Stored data
====

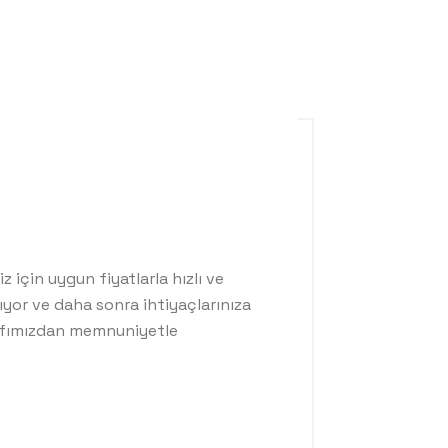
için uygun fiyatlarla hızlı ve
pıyor ve daha sonra ihtiyaçlarınıza
rafımızdan memnuniyetle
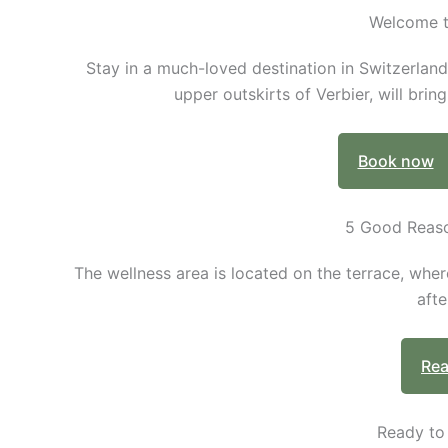
Welcome 
Stay in a much-loved destination in Switzerland
upper outskirts of Verbier, will bri
Book now
5 Good Reas
The wellness area is located on the terrace, wher
afte
Rea
Ready to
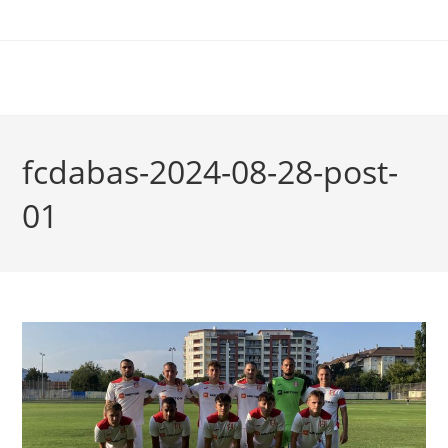
fcdabas-2024-08-28-post-
01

====

-- Directions for this task --
Exactly the lines from the one that contains "5 Good Reas" through the final line of the records above are needed, given again word for word, with every picture left out.

-- Output for this exercise --
5 Good Reas
The wellness area is located on the terrace, wher
afte
Rea
Ready to
fcdabas-2024-08-28-post-
01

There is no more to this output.